When you reach the line in the listing below that contains "efímera que es", begin returning lines exactly as written, and stop after the line that contains "registrarla.". Return no other lines.

Listed records section start

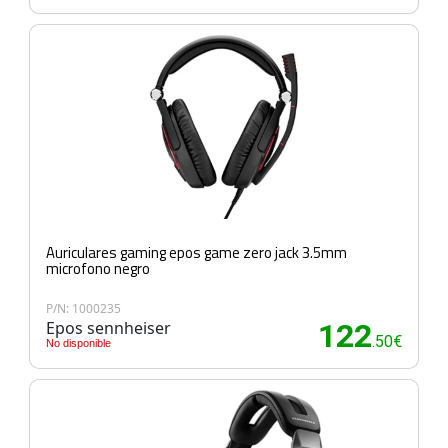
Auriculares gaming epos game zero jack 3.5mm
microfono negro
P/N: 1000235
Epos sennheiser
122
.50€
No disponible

Listed records section end
Listed records section start

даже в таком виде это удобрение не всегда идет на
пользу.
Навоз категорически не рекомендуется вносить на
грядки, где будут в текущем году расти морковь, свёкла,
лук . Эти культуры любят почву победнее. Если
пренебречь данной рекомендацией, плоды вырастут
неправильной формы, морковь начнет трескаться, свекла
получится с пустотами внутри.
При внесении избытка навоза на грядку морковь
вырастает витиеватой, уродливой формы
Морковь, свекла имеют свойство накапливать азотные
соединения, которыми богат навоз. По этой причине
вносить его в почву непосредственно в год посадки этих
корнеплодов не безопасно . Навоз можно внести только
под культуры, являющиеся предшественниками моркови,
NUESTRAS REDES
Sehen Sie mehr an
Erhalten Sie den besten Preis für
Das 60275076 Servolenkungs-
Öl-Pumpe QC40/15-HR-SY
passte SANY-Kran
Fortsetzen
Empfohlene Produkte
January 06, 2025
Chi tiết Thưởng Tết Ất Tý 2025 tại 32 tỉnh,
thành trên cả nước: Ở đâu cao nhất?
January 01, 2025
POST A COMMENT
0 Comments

Listed records section end
Listed records section start

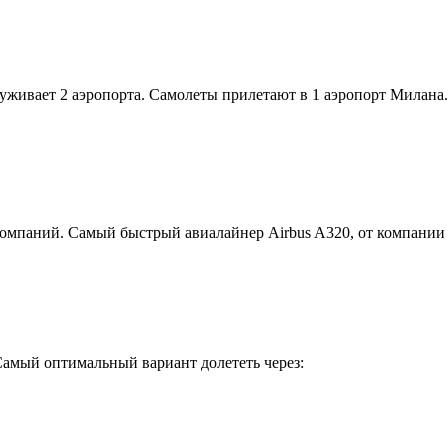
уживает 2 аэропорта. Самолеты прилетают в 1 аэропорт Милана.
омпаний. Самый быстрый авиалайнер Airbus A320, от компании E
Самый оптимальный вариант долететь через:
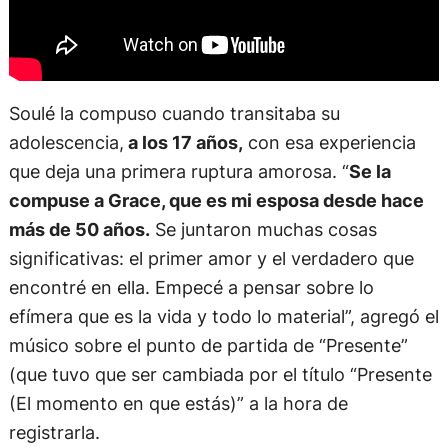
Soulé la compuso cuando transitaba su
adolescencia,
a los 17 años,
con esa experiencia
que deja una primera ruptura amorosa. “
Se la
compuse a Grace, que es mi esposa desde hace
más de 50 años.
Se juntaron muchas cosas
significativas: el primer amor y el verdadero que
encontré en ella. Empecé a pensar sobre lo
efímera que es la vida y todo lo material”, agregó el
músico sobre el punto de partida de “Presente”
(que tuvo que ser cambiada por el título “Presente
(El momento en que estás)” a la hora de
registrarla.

Listed records section end

**Answer to this problem:**
efímera que es la vida y todo lo material”, agregó el
músico sobre el punto de partida de “Presente”
(que tuvo que ser cambiada por el título “Presente
(El momento en que estás)” a la hora de
registrarla.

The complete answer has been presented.